> _Exercise_
In the entries that follow, find the line containing "e a Indemnização do Dano" and the line containing "funcionalidad, convirtiéndose en", then retype exactly the lines from the first through the second, pictures excluded.

> _Record extracts_
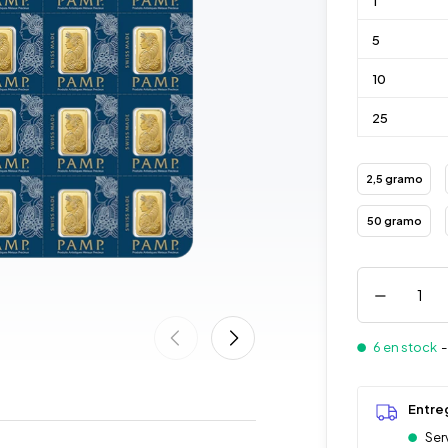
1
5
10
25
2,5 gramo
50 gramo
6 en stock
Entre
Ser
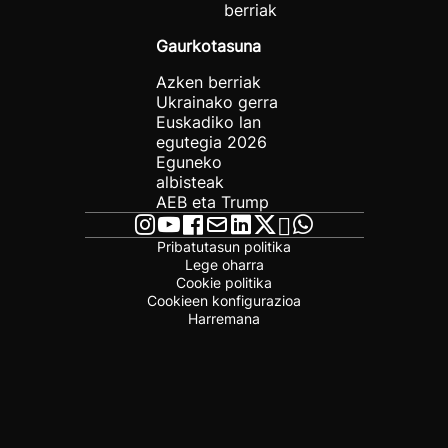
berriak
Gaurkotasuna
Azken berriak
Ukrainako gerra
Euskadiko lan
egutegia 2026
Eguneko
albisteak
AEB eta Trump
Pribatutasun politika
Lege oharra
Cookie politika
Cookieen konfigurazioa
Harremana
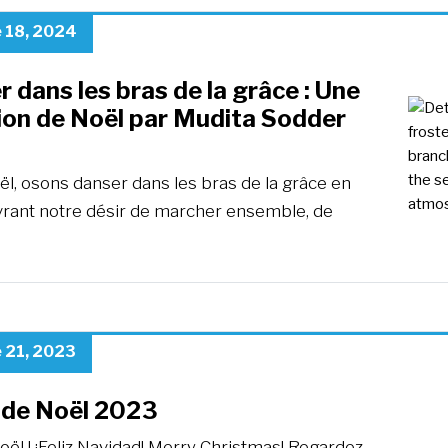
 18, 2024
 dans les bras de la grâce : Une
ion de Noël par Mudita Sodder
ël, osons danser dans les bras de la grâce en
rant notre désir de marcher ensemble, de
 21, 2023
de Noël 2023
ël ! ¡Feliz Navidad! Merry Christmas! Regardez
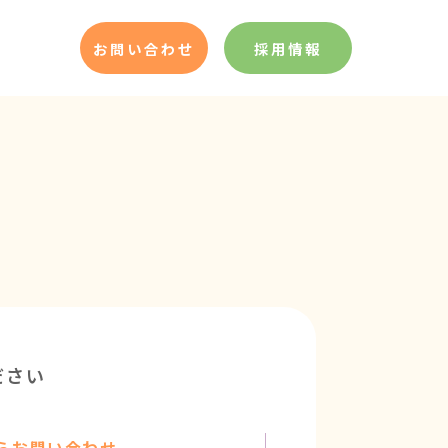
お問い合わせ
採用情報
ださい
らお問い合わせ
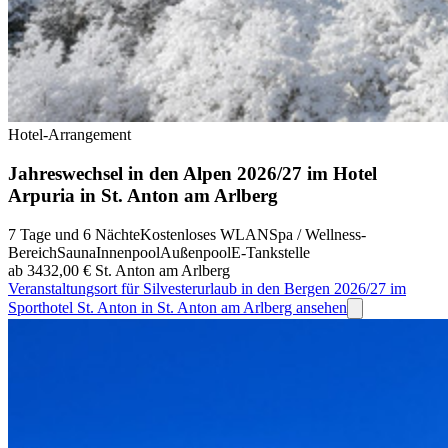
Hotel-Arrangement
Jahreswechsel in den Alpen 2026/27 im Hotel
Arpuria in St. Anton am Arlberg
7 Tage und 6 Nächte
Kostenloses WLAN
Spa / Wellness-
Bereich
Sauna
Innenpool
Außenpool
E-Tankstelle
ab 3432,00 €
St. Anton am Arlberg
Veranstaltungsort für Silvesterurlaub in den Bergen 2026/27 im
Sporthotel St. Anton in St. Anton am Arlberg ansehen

---

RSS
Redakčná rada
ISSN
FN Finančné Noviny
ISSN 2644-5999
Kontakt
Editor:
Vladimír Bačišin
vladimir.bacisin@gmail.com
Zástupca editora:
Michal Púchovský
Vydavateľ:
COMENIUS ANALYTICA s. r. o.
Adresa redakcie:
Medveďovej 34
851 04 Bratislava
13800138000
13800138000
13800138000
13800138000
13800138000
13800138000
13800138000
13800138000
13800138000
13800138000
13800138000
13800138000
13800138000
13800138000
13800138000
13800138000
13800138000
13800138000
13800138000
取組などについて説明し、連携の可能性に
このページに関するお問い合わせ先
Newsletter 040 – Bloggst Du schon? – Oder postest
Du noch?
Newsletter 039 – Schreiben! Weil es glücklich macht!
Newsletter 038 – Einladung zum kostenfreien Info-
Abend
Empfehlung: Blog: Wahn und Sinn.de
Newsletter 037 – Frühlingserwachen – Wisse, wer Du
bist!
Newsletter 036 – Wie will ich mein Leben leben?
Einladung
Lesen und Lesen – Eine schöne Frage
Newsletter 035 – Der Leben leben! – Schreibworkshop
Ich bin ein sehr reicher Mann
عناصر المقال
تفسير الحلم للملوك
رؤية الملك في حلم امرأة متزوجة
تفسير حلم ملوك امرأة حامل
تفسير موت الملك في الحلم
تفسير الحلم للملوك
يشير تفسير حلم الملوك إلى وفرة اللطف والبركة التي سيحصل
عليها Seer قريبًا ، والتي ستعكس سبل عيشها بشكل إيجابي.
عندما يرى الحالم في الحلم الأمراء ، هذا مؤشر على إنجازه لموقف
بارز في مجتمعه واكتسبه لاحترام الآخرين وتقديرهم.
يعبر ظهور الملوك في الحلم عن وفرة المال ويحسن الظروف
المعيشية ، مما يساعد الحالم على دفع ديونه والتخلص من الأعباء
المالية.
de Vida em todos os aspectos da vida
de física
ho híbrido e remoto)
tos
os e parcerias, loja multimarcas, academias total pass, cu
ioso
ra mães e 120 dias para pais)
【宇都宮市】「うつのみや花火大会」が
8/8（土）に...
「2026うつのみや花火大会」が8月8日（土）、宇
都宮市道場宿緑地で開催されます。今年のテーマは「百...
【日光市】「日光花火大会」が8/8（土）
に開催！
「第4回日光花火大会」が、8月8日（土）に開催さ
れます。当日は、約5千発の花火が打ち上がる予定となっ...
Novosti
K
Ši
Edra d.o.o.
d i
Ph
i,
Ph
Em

--

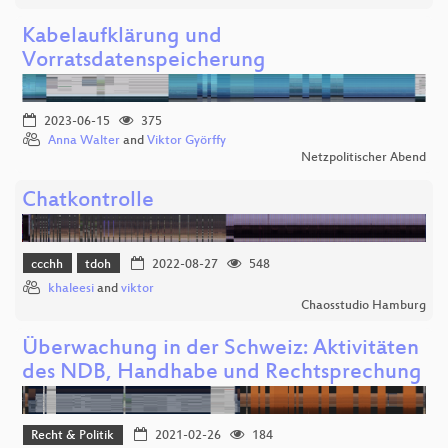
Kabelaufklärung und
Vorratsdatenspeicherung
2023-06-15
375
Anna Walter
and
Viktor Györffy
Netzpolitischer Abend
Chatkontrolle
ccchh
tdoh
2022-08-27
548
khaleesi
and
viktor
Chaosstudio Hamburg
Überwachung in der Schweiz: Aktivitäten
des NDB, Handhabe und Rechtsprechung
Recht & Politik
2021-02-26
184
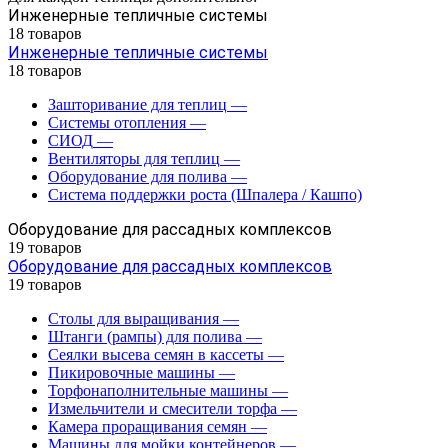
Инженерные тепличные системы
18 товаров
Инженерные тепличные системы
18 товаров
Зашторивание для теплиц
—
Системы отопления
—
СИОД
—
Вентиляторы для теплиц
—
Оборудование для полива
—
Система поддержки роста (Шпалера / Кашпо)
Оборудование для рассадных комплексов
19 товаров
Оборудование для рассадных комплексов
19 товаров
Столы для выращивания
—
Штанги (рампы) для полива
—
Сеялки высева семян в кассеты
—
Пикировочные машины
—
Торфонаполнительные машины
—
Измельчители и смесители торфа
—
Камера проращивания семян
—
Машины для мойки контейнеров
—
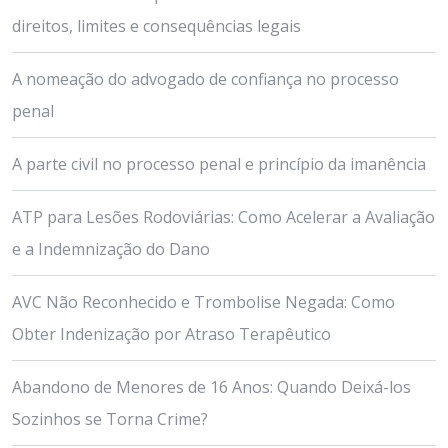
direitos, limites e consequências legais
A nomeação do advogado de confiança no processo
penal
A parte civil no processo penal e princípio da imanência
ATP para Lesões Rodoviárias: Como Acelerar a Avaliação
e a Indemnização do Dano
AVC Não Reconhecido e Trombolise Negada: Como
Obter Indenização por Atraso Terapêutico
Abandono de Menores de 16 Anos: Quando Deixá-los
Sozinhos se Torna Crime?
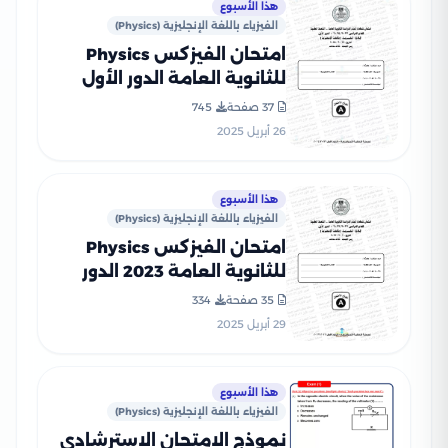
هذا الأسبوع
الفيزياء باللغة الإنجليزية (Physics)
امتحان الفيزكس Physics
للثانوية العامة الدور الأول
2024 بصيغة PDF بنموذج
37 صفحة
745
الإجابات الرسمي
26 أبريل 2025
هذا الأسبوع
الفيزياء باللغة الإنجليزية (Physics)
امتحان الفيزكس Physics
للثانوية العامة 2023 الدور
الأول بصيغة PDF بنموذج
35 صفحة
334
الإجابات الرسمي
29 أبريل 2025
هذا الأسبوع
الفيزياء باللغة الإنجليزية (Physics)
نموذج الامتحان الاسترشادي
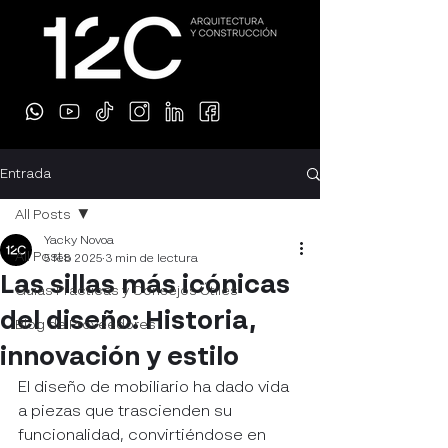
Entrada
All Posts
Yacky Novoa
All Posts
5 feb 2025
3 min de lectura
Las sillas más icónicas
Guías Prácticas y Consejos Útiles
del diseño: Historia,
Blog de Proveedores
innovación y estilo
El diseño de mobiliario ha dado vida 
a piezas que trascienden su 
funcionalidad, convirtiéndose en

> _Reply to the task_
e a Indemnização do Dano
AVC Não Reconhecido e Trombolise Negada: Como
Obter Indenização por Atraso Terapêutico
Abandono de Menores de 16 Anos: Quando Deixá-los
Sozinhos se Torna Crime?
هذا الأسبوع
الفيزياء باللغة الإنجليزية (Physics)
امتحان الفيزكس Physics
للثانوية العامة الدور الأول
2024 بصيغة PDF بنموذج
37 صفحة
745
الإجابات الرسمي
26 أبريل 2025
هذا الأسبوع
الفيزياء باللغة الإنجليزية (Physics)
امتحان الفيزكس Physics
للثانوية العامة 2023 الدور
الأول بصيغة PDF بنموذج
35 صفحة
334
الإجابات الرسمي
29 أبريل 2025
هذا الأسبوع
الفيزياء باللغة الإنجليزية (Physics)
نموذج الامتحان الاسترشادي
Entrada
All Posts
Yacky Novoa
All Posts
5 feb 2025
3 min de lectura
Las sillas más icónicas
Guías Prácticas y Consejos Útiles
del diseño: Historia,
Blog de Proveedores
innovación y estilo
El diseño de mobiliario ha dado vida 
a piezas que trascienden su 
funcionalidad, convirtiéndose en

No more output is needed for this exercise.